32-latek nigdy nie był specjalnie popularny czy towarzyski. Nie lubił być w centrum uwagi, miał raczej wąskie grono najbliższych znajomych, do którego należał jego kumpel od planszówek Maciek oraz... w zasadzie to tylko Maciek.

Do tej pory grali głównie w takie planszówki jak Codenames Duet, 7 Wonders Duel czy szachy. Jacek już nie pamiętał, co go podkusiło, że zaszalał i kupił grę dla trzech osób (z opcją na CZTERY!), jakby był jakimś Wilkiem z Wall Street.


Długo zastanawiał się, kto jeszcze z dalszych znajomych mógłby mieć ochotę spędzić 5-6 godzin w piątkowy wieczór, losując karty i rzucając kostkami.
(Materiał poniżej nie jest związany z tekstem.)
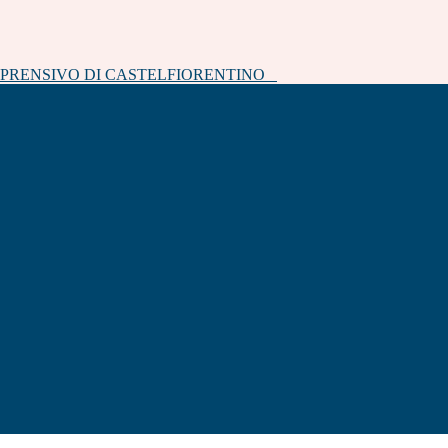
MPRENSIVO DI CASTELFIORENTINO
Przez głowę przemknął mu gość z pracy, któremu kiedyś powiedział "cześć", syn sąsiadów, którego czasem widywał na klatce i pracująca na poczcie kobieta, która wręczyła mu paczkę.

I wtedy zorientował się, że nie pomyślał o najbardziej oczywistej osobie. Dlaczego zapomniał, że mógłby zaproponować wspólną grę w planszówki swojej dziewczynie?

– A, no tak, bo nie mam dziewczyny – przypomniał sobie Jacek.
To jest ASZdziennik. Wszystkie cytaty i wydarzenia zostały zmyślone.